Va detto che all’origine di molti fenomeni, cosiddetti paranormali, ci sono dati non
comprovabili, che superano cioè le nostre conoscenze, senza che per questo li si debba ascrivere
al soprannaturale, al divino.
Del resto, anche la fisica ci dice che la materia nella forma conosciuta rappresenta solo il
6% del totale esistente. Gran parte di essa si trova nella forma di una materia sconosciuta,
chiamata “materia oscura ed energia oscura”.
Siamo circondati dall’ignoto.
Per quanto riguarda le visioni, va detto che i soggetti interessati non simulano o mentono:
vedono davvero ciò che dicono di vedere. Ma le loro visioni scaturiscono da loro interno, dai
desideri repressi, dagli aspetti irrisolti della loro coscienza profonda, della loro vita, da una
sessualità repressa, dalla crudeltà delle pene provate, dunque dal bisogno di alleviarle, per
riuscire a sopravvivere.
In merito, v’è da dire che la scienza sa di non dire cose vere, ma semplicemente esatte. La
mistica, invece, tratta come vere le visioni che sono semplicemente ottenute dalla soggettività
di chi le produce. Il problema è di non confondere questo tipo di soggettività con la verità.
La conoscenza scientifica è fenomenica, sperimentale, fallibile. Ma è anche verificabile. E
proprio questo che distingue la scienza dal dogma.

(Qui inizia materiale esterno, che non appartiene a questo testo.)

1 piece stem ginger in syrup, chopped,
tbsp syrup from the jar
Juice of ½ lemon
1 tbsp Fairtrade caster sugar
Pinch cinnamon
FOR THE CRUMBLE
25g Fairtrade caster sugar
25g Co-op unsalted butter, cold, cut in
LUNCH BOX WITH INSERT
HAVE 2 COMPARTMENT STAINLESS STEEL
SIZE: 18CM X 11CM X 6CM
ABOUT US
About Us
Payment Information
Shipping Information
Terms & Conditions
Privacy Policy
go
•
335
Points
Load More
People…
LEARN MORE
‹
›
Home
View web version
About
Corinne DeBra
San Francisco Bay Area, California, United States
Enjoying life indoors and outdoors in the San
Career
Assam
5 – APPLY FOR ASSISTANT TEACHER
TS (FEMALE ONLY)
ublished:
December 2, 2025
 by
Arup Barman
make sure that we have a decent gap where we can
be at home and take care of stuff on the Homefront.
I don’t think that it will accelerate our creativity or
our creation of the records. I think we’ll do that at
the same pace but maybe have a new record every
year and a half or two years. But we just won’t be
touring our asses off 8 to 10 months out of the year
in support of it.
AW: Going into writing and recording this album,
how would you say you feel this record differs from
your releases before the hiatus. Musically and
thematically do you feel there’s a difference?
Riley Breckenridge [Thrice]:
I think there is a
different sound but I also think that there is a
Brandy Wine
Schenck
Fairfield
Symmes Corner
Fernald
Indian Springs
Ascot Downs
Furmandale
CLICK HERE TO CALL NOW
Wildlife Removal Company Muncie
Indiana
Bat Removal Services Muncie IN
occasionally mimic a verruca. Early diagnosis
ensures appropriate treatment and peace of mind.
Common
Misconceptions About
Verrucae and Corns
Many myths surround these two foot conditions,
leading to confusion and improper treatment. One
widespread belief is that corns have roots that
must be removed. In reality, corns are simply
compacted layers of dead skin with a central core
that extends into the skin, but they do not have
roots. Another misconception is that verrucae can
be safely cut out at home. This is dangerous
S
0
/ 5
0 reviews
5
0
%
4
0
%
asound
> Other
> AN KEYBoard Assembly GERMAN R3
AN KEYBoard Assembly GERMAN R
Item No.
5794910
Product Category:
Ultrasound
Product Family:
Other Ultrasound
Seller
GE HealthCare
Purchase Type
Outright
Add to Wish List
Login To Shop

Ciò che mi piace della scienza è la possibile provvisorietà dei risultati. Viene da qui quell’ansia
di verifica, il bisogno di conoscenze ulteriori e di continuare a cercare in vista di successivi
traguardi.
Efficace l’esortazione di Ulisse ai suoi compagni di viaggio:
“Considerate la vostra semenza:
fatti non foste a viver come bruti,
ma per seguir vertute e canoscenza”
Troppo spesso dimentichiamo chi siamo e da dove veniamo e il fine della nostra esistenza.
Viviamo come bruti, avviliti da una sfrenata voglia di avere e non di essere!